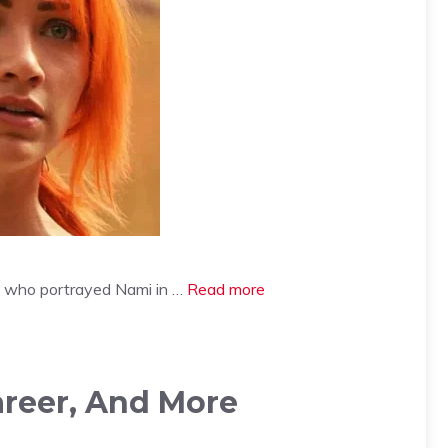
ess who portrayed Nami in …
Read more
areer, And More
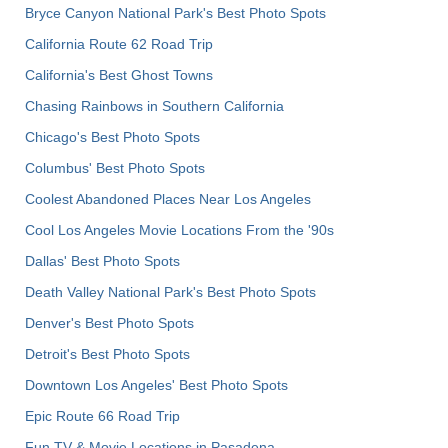
Bryce Canyon National Park's Best Photo Spots
California Route 62 Road Trip
California's Best Ghost Towns
Chasing Rainbows in Southern California
Chicago's Best Photo Spots
Columbus' Best Photo Spots
Coolest Abandoned Places Near Los Angeles
Cool Los Angeles Movie Locations From the '90s
Dallas' Best Photo Spots
Death Valley National Park's Best Photo Spots
Denver's Best Photo Spots
Detroit's Best Photo Spots
Downtown Los Angeles' Best Photo Spots
Epic Route 66 Road Trip
Fun TV & Movie Locations in Pasadena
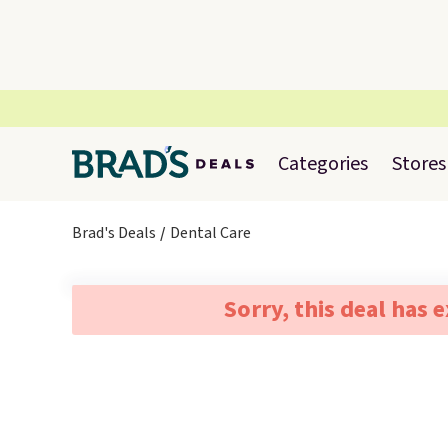
Categories
Stores
Brad's Deals
Dental Care
Sorry, this deal has 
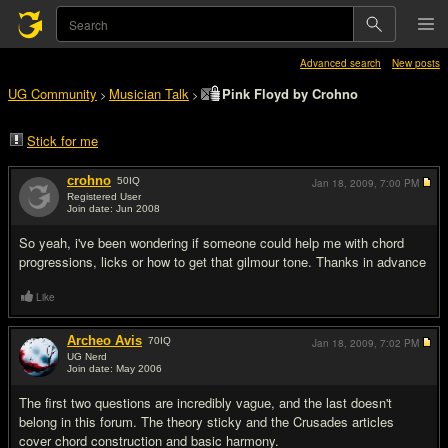
Advanced search
New posts
UG Community
Musician Talk
Pink Floyd by Crohno
>
>
Stick for me
crohno
50
IQ
Jan 18, 2009,
7:00 PM
Registered User
Join date: Jun 2008
#1
So yeah, i've been wondering if someone could help me with chord
progressions, licks or how to get that gilmour tone. Thanks in advance
Like
Archeo Avis
70
IQ
Jan 18, 2009,
7:02 PM
UG Nerd
Join date: May 2006
#2
The first two questions are incredibly vague, and the last doesn't
belong in this forum. The theory sticky and the Crusades articles
cover chord construction and basic harmony.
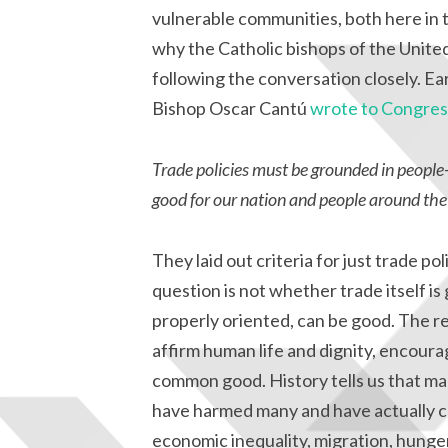
vulnerable communities, both here in t
why the Catholic bishops of the United
following the conversation closely. E
Bishop Oscar Cantú
wrote to Congres
Trade policies must be grounded in people-
good for our nation and people around the
They laid out criteria for just trade po
question is not whether trade itself is
properly oriented, can be good. The rea
affirm human life and dignity, encour
common good. History tells us that ma
have harmed many and have actually co
economic inequality, migration, hunger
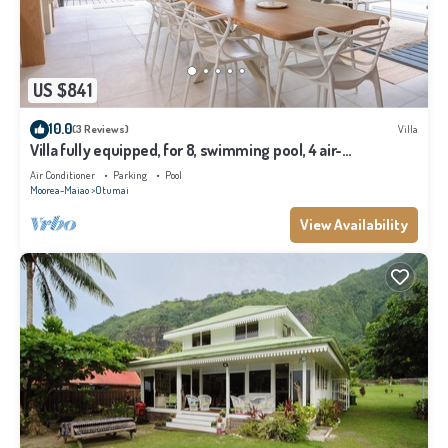
US $841
10.0
(3 Reviews)
Villa
Villa fully equipped, for 8, swimming pool, 4 air-
conditioned bedrooms
Air Conditioner
Parking
Pool
Moorea-Maiao
Otumai
View Availability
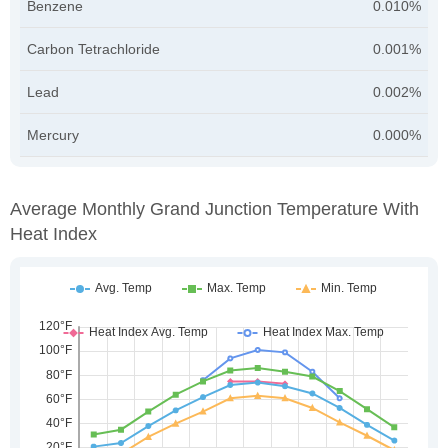
Benzene
0.010%
Carbon Tetrachloride
0.001%
Lead
0.002%
Mercury
0.000%
Average Monthly Grand Junction Temperature With
Heat Index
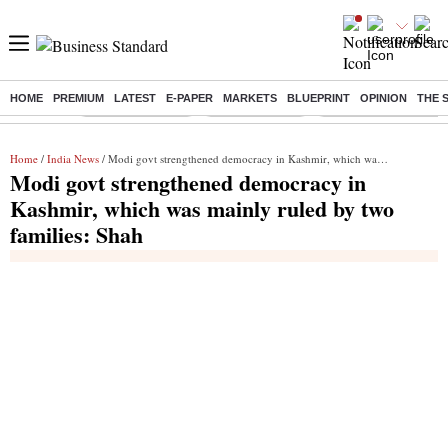
HOME
PREMIUM
LATEST
E-PAPER
MARKETS
BLUEPRINT
OPINION
THE 
Buzzing :
Stock Market Live
Stocks to watch
Delhi Dengue Cases
Home
/
India News
/ Modi govt strengthened democracy in Kashmir, which was mainly ruled by two families: Shah
Modi govt strengthened democracy in
Kashmir, which was mainly ruled by two
families: Shah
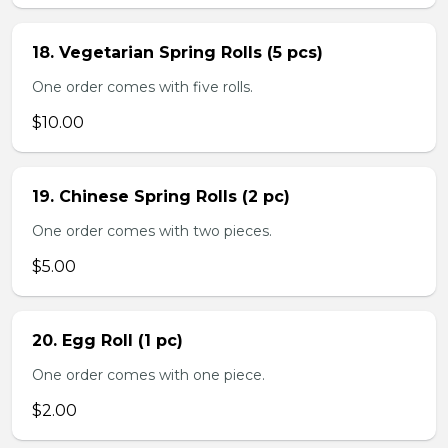
18. Vegetarian Spring Rolls (5 pcs)
One order comes with five rolls.
$10.00
19. Chinese Spring Rolls (2 pc)
One order comes with two pieces.
$5.00
20. Egg Roll (1 pc)
One order comes with one piece.
$2.00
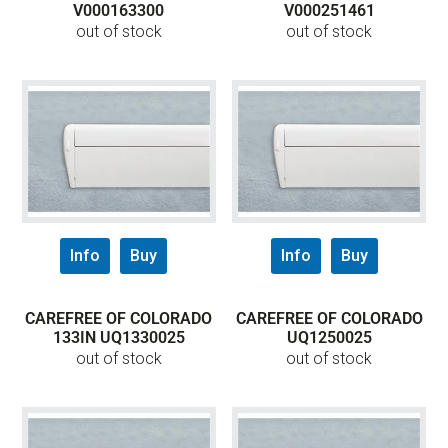
V000163300
V000251461
out of stock
out of stock
Info
Buy
Info
Buy
CAREFREE OF COLORADO
CAREFREE OF COLORADO
133IN UQ1330025
UQ1250025
out of stock
out of stock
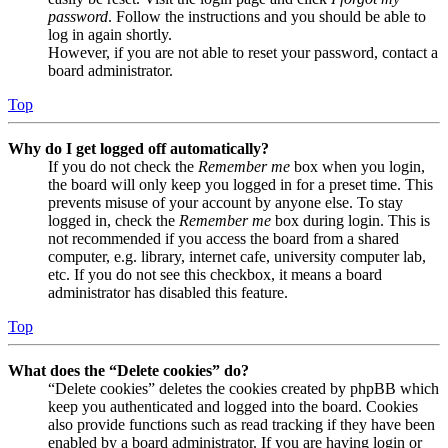
password
. Follow the instructions and you should be able to
log in again shortly.
However, if you are not able to reset your password, contact a
board administrator.
Top
Why do I get logged off automatically?
If you do not check the
Remember me
box when you login,
the board will only keep you logged in for a preset time. This
prevents misuse of your account by anyone else. To stay
logged in, check the
Remember me
box during login. This is
not recommended if you access the board from a shared
computer, e.g. library, internet cafe, university computer lab,
etc. If you do not see this checkbox, it means a board
administrator has disabled this feature.
Top
What does the “Delete cookies” do?
“Delete cookies” deletes the cookies created by phpBB which
keep you authenticated and logged into the board. Cookies
also provide functions such as read tracking if they have been
enabled by a board administrator. If you are having login or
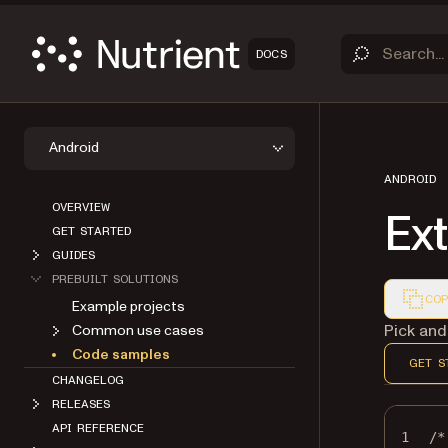
DOCS
Android
ANDROID
OVERVIEW
Ex
GET STARTED
GUIDES
PREBUILT SOLUTIONS
COP
Example projects
Markdown
Pick and
Common use cases
Code samples
GET S
CHANGELOG
RELEASES
API REFERENCE
1
/*
ABOUT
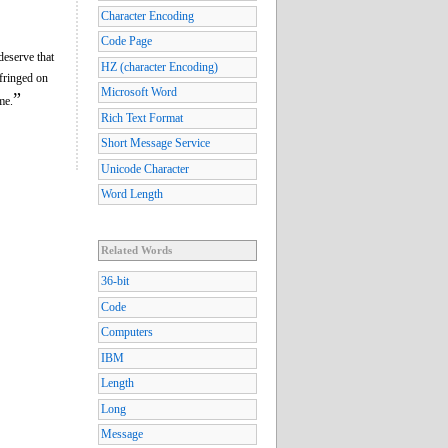
Character Encoding
Code Page
deserve that
HZ (character Encoding)
nfringed on
Microsoft Word
”
me.
Rich Text Format
Short Message Service
Unicode Character
Word Length
Related Words
36-bit
Code
Computers
IBM
Length
Long
Message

TASK BRIEF ::
Each of the entries above must be copied exactly, but the pictures stay out.

RESULT ::
ess who portrayed Nami in …
Read more
areer, And More
Bryce Canyon National Park's Best Photo Spots
California Route 62 Road Trip
California's Best Ghost Towns
Chasing Rainbows in Southern California
Chicago's Best Photo Spots
Columbus' Best Photo Spots
Coolest Abandoned Places Near Los Angeles
Cool Los Angeles Movie Locations From the '90s
Dallas' Best Photo Spots
Death Valley National Park's Best Photo Spots
Denver's Best Photo Spots
Detroit's Best Photo Spots
Downtown Los Angeles' Best Photo Spots
Epic Route 66 Road Trip
Fun TV & Movie Locations in Pasadena
Categories
Stores
Brad's Deals
Dental Care
Sorry, this deal has 
Advanced search
New posts
UG Community
Musician Talk
Pink Floyd by Crohno
>
>
Stick for me
crohno
50
IQ
Jan 18, 2009,
7:00 PM
Registered User
Join date: Jun 2008
#1
So yeah, i've been wondering if someone could help me with chord
progressions, licks or how to get that gilmour tone. Thanks in advance
Like
Archeo Avis
70
IQ
Jan 18, 2009,
7:02 PM
UG Nerd
Join date: May 2006
#2
The first two questions are incredibly vague, and the last doesn't
belong in this forum. The theory sticky and the Crusades articles
cover chord construction and basic harmony.
vulnerable communities, both here in t
why the Catholic bishops of the United
following the conversation closely. E
Bishop Oscar Cantú
wrote to Congres
Trade policies must be grounded in people-
good for our nation and people around the
They laid out criteria for just trade po
question is not whether trade itself is
properly oriented, can be good. The rea
affirm human life and dignity, encour
common good. History tells us that ma
have harmed many and have actually co
economic inequality, migration, hunger
US $841
10.0
(3 Reviews)
Villa
Villa fully equipped, for 8, swimming pool, 4 air-
conditioned bedrooms
Air Conditioner
Parking
Pool
Moorea-Maiao
Otumai
View Availability
Benzene
0.010%
Carbon Tetrachloride
0.001%
Lead
0.002%
Mercury
0.000%
Average Monthly Grand Junction Temperature With
Heat Index
HOME
PREMIUM
LATEST
E-PAPER
MARKETS
BLUEPRINT
OPINION
THE 
Buzzing :
Stock Market Live
Stocks to watch
Delhi Dengue Cases
Home
/
India News
/ Modi govt strengthened democracy in Kashmir, which was mainly ruled by two families: Shah
Modi govt strengthened democracy in
Kashmir, which was mainly ruled by two
families: Shah
18. Vegetarian Spring Rolls (5 pcs)
One order comes with five rolls.
$10.00
19. Chinese Spring Rolls (2 pc)
One order comes with two pieces.
$5.00
20. Egg Roll (1 pc)
One order comes with one piece.
$2.00
V000163300
V000251461
out of stock
out of stock
Info
Buy
Info
Buy
CAREFREE OF COLORADO
CAREFREE OF COLORADO
133IN UQ1330025
UQ1250025
out of stock
out of stock
password
. Follow the instructions and you should be able to
log in again shortly.
However, if you are not able to reset your password, contact a
board administrator.
Top
Why do I get logged off automatically?
If you do not check the
Remember me
box when you login,
the board will only keep you logged in for a preset time. This
prevents misuse of your account by anyone else. To stay
logged in, check the
Remember me
box during login. This is
not recommended if you access the board from a shared
computer, e.g. library, internet cafe, university computer lab,
etc. If you do not see this checkbox, it means a board
administrator has disabled this feature.
Top
What does the “Delete cookies” do?
“Delete cookies” deletes the cookies created by phpBB which
keep you authenticated and logged into the board. Cookies
also provide functions such as read tracking if they have been
enabled by a board administrator. If you are having login or
DOCS
Android
ANDROID
OVERVIEW
Ex
GET STARTED
GUIDES
PREBUILT SOLUTIONS
COP
Example projects
Markdown
Pick and
Common use cases
Code samples
GET S
CHANGELOG
RELEASES
API REFERENCE
1
/*
ABOUT
Character Encoding
Code Page
deserve that
HZ (character Encoding)
nfringed on
Microsoft Word
”
me.
Rich Text Format
Short Message Service
Unicode Character
Word Length
Related Words
36-bit
Code
Computers
IBM
Length
Long
Message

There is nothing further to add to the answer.